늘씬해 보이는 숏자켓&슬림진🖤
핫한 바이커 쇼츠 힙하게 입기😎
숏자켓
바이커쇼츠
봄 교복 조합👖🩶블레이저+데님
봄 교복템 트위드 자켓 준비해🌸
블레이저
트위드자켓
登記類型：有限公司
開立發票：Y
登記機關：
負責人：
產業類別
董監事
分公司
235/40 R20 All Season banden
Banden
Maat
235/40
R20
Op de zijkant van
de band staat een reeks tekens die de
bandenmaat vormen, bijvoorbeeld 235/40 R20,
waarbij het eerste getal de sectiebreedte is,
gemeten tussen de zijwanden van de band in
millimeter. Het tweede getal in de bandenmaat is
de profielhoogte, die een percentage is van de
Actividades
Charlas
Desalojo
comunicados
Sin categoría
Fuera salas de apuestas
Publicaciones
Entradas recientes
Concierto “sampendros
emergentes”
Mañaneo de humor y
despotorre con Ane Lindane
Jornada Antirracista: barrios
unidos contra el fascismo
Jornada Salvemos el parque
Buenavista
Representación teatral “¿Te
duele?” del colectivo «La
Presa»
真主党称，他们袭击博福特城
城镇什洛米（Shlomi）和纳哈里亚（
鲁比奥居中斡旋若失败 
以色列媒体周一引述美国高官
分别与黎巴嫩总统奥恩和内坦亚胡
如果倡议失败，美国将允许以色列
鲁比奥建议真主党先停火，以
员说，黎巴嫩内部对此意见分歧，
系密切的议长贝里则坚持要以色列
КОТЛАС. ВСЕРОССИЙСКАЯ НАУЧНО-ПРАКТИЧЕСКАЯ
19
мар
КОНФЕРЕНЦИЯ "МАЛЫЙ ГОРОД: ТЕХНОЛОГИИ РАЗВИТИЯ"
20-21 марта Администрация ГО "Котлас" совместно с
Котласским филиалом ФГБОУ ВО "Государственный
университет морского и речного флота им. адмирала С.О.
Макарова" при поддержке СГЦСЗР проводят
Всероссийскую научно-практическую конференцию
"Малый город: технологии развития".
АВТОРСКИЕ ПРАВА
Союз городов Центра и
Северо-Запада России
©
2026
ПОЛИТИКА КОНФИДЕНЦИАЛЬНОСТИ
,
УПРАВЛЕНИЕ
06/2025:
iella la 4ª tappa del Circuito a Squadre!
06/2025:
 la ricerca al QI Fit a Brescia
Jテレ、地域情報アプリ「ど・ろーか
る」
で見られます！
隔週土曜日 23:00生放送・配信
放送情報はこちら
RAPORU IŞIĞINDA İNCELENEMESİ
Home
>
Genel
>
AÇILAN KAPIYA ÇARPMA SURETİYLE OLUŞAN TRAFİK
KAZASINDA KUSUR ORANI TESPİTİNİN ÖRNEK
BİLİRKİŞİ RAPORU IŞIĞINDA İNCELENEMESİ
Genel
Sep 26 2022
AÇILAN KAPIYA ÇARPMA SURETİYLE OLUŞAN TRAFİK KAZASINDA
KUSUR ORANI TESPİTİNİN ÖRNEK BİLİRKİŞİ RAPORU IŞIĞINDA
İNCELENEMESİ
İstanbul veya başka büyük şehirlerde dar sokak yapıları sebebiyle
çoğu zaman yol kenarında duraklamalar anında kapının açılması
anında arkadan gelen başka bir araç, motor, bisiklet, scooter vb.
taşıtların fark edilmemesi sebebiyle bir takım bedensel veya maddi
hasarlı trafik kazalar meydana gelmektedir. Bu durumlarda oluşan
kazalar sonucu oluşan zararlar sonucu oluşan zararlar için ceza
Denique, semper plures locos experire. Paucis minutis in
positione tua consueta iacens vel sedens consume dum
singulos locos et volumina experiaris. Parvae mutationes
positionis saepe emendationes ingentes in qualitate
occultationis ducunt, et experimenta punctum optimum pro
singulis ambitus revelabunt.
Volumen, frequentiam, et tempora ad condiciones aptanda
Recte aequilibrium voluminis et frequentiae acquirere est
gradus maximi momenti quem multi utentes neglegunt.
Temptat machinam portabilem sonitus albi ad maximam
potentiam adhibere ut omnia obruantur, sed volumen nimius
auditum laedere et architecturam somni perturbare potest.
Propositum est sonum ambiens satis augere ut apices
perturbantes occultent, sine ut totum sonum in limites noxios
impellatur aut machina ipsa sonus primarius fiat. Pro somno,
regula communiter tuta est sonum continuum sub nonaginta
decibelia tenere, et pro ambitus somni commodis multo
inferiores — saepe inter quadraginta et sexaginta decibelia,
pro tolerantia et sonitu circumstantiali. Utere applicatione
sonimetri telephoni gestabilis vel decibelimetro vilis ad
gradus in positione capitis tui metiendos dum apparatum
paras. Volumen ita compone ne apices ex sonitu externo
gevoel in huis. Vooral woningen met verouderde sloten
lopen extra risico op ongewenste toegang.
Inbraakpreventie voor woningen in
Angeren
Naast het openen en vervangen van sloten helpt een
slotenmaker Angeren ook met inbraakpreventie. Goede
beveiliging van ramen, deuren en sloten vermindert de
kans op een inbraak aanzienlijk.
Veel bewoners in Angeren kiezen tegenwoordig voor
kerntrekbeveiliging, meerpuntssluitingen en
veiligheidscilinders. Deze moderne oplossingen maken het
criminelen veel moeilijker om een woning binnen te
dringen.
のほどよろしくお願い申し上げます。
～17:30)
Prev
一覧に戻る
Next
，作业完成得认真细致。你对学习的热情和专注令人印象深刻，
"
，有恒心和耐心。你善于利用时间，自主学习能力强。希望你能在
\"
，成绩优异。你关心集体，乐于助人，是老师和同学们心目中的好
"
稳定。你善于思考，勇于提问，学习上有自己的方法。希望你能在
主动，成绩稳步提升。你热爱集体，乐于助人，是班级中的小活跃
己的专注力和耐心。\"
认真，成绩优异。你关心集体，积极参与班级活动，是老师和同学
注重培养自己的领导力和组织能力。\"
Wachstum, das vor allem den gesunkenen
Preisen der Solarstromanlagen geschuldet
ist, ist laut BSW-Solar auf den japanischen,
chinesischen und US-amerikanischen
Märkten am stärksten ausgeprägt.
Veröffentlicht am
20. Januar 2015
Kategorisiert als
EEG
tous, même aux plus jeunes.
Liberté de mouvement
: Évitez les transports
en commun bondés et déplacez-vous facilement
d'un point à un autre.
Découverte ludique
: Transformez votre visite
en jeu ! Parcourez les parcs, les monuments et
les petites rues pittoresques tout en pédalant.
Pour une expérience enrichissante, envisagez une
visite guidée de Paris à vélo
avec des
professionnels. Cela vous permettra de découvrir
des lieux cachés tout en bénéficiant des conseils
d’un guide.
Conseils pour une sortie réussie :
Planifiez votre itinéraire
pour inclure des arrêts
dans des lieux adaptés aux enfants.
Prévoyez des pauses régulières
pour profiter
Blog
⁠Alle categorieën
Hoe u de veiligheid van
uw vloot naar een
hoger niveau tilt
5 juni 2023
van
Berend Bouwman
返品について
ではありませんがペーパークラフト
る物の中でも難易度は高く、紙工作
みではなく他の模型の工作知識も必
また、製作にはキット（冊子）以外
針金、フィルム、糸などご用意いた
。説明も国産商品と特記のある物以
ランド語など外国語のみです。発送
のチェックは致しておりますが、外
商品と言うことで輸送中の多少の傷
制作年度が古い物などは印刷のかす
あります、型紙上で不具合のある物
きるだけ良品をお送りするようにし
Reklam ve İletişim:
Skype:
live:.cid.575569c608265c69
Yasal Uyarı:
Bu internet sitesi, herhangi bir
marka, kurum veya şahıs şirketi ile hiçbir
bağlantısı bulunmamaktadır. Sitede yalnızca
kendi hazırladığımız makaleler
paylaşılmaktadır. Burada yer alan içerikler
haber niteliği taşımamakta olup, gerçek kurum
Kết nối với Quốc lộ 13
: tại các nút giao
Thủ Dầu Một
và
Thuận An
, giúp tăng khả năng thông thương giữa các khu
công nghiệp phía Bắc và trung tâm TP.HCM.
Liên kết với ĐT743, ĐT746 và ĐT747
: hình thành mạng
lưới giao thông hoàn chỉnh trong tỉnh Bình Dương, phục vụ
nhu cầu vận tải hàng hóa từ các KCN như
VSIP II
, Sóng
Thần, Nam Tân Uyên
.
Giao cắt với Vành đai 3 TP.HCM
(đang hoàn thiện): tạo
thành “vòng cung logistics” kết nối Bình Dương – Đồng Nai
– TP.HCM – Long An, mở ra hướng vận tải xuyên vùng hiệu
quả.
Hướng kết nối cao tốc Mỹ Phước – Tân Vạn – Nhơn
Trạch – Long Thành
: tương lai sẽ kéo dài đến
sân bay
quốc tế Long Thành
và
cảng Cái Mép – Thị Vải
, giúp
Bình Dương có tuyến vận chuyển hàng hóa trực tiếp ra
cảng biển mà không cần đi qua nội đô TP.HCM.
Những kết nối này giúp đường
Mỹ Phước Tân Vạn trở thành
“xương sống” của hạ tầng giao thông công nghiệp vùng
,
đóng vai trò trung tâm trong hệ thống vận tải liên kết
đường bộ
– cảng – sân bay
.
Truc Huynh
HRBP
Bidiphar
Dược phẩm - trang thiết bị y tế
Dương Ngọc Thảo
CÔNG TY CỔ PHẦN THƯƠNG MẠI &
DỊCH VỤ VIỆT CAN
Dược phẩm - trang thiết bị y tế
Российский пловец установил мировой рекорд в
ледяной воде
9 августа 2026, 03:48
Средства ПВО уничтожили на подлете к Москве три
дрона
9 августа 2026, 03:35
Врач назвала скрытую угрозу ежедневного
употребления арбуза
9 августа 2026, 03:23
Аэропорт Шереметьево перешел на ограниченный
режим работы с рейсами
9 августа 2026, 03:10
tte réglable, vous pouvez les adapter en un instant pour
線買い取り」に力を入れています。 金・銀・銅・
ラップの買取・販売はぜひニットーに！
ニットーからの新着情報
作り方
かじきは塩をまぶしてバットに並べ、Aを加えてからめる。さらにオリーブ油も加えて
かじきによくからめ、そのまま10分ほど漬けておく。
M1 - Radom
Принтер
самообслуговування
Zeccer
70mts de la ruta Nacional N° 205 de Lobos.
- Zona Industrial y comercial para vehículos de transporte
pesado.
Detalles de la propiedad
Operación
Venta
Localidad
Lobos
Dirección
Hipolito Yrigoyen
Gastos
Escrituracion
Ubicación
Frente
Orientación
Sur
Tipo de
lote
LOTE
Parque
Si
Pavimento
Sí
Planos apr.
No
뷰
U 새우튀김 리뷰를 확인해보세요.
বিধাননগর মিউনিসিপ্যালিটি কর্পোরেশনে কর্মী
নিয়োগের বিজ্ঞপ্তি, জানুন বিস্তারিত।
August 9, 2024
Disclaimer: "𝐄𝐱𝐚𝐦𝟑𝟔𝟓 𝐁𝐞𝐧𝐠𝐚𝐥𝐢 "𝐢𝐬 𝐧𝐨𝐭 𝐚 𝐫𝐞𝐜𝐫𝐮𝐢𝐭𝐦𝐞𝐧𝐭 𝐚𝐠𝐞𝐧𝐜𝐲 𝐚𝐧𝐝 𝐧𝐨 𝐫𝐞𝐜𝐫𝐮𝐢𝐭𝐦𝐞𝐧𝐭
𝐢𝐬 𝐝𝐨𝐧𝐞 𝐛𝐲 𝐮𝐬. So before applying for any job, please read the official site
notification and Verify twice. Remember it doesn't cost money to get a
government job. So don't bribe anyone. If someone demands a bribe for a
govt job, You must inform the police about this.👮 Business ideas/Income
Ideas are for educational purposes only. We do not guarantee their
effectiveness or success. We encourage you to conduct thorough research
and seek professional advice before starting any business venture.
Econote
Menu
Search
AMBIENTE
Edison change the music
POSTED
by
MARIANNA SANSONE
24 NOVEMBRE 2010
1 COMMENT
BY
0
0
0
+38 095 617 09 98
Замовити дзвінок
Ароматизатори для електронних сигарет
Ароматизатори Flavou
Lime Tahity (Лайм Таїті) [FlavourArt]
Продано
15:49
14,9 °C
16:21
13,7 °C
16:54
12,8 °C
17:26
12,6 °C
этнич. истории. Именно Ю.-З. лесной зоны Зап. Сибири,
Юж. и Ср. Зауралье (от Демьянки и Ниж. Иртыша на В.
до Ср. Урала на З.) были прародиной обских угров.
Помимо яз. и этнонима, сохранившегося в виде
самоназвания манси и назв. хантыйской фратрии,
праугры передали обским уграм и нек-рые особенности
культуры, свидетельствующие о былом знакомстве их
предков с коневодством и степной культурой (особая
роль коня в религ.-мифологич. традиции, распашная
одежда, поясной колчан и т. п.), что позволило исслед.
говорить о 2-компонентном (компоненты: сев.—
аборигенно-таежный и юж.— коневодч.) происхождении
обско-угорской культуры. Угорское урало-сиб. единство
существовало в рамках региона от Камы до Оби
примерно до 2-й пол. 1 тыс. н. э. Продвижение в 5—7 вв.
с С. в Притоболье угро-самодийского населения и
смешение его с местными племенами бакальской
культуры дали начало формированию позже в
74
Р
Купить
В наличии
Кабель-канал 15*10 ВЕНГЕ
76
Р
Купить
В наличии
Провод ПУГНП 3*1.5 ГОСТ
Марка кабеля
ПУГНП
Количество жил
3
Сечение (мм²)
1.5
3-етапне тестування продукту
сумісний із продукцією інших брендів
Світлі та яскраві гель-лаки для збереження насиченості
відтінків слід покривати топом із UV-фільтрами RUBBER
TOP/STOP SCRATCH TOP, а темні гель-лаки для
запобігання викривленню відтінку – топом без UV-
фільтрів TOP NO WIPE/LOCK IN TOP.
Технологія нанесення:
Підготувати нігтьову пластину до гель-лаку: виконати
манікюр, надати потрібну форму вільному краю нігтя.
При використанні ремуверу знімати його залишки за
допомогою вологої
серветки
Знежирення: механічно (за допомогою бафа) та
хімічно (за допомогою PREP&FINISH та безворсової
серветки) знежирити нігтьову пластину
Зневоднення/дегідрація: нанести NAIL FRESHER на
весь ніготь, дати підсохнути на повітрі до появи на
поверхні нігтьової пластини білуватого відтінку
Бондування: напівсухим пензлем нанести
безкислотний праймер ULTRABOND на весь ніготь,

==========

Up to and including the line with "Sin categoría", write out the records above exactly, starting from their first line.

» **EXERCISE RESPONSE**
늘씬해 보이는 숏자켓&슬림진🖤
핫한 바이커 쇼츠 힙하게 입기😎
숏자켓
바이커쇼츠
봄 교복 조합👖🩶블레이저+데님
봄 교복템 트위드 자켓 준비해🌸
블레이저
트위드자켓
登記類型：有限公司
開立發票：Y
登記機關：
負責人：
產業類別
董監事
分公司
235/40 R20 All Season banden
Banden
Maat
235/40
R20
Op de zijkant van
de band staat een reeks tekens die de
bandenmaat vormen, bijvoorbeeld 235/40 R20,
waarbij het eerste getal de sectiebreedte is,
gemeten tussen de zijwanden van de band in
millimeter. Het tweede getal in de bandenmaat is
de profielhoogte, die een percentage is van de
Actividades
Charlas
Desalojo
comunicados
Sin categoría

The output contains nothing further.